I re-watched “Dead Is Dead” over the weekend and enjoyed it just as much the second time around. I also had a few further thoughts:
-Kate takes care of Aaron, who’s not really her kid. Ben takes care of Alex, who’s not really his kid. Locke wasn’t raised by his actual mother. Who else has a non-biological parent? Is Roger really Ben’s dad?
-I didn’t say much last week about Ethan joining Ben on the Rousseau raid, because I still have mixed feelings about Ethan becoming a significant character on the show at this late date. It feels a little “fifth Cylon” to me. I’d be shocked if Darlton had this backstory in mind for Ethan before this season began.
-I made a casual reference last week to Locke asking some questions that had been on all of our minds, but I neglected to note one of the big ones for me: Locke asking Ben about whether it was appropriate to lead the island’s people from behind a desk. I asked that very thing a couple of weeks ago. I’d still like an answer. I think that’s going to turn out to be a key point in the Widmore/Linus conflict.
-When Locke says to Ben (regarding being a follower rather than a leader), “Now you know what it was like to be me,” I wonder if he was referring to their relationship in particular, or to his entire life?
-Sun stood where Jin once stood, by The Temple wall.
-On the bookshelf in Alex’s bedroom: Roots, Uncle Tom’s Cabin, Flowers For Algernon.

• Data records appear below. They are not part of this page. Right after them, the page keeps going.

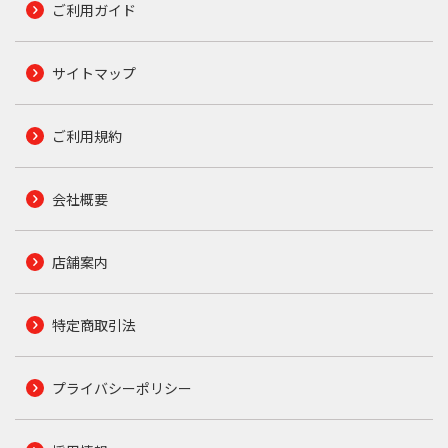
ご利用ガイド
サイトマップ
ご利用規約
会社概要
店舗案内
特定商取引法
プライバシーポリシー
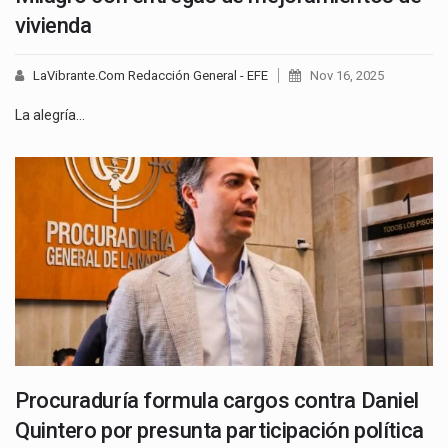
vivienda
LaVibrante.Com Redacción General - EFE
Nov 16, 2025
La alegría…
Procuraduría formula cargos contra Daniel
Quintero por presunta participación política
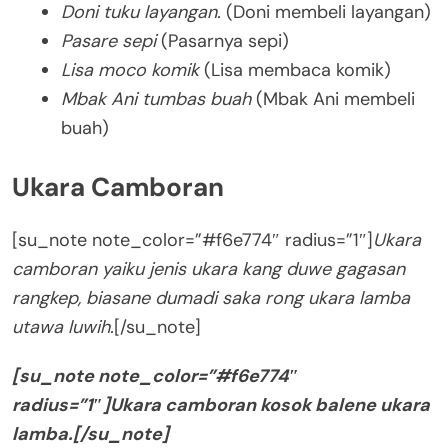
Doni tuku layangan.
(Doni membeli layangan)
Pasare sepi
(Pasarnya sepi)
Lisa moco komik
(Lisa membaca komik)
Mbak Ani tumbas buah
(Mbak Ani membeli
buah)
Ukara Camboran
[su_note note_color=”#f6e774″ radius=”1″]
Ukara
camboran yaiku jenis ukara kang duwe gagasan
rangkep, biasane dumadi saka rong ukara lamba
utawa luwih.
[/su_note]
[su_note note_color=”#f6e774″
radius=”1″]Ukara camboran kosok balene ukara
lamba.[/su_note]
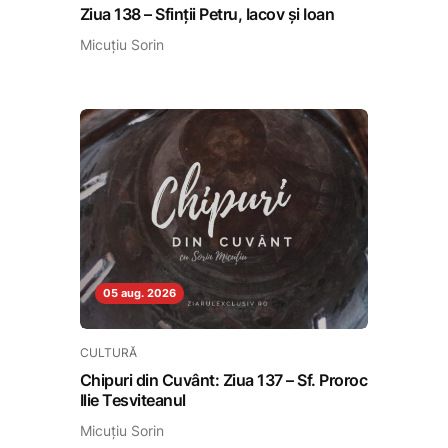
Ziua 138 – Sfinții Petru, Iacov și Ioan
Micuțiu Sorin
05 aug. 2026
CULTURĂ
Chipuri din Cuvânt: Ziua 137 – Sf. Proroc
Ilie Tesviteanul
Micuțiu Sorin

-I understand the complaints about the special effects—and the content—of The Infamous Final Scene of "Dead Is Dead," but you know what? It still works for me. I got a distinctive Wizard Of Oz vibe off the swirling smoke and the echoing voices, and as we all know, Oz is a major touchstone for this series. It’s over-the-top, but I respect director Stephen Williams and writers Brian K. Vaghan & Elizabeth Sarnoff for going there. Oh, and to anyone who complained about the score in “Dead Is Dead?” You’re nuts. Sometimes Lost gets a little wall-to-wall with the music—especially in comparison to the relatively silent first season—but the soundtrack to “Dead Is Dead” was just about perfect, alternately sentimental and pulse-pounding.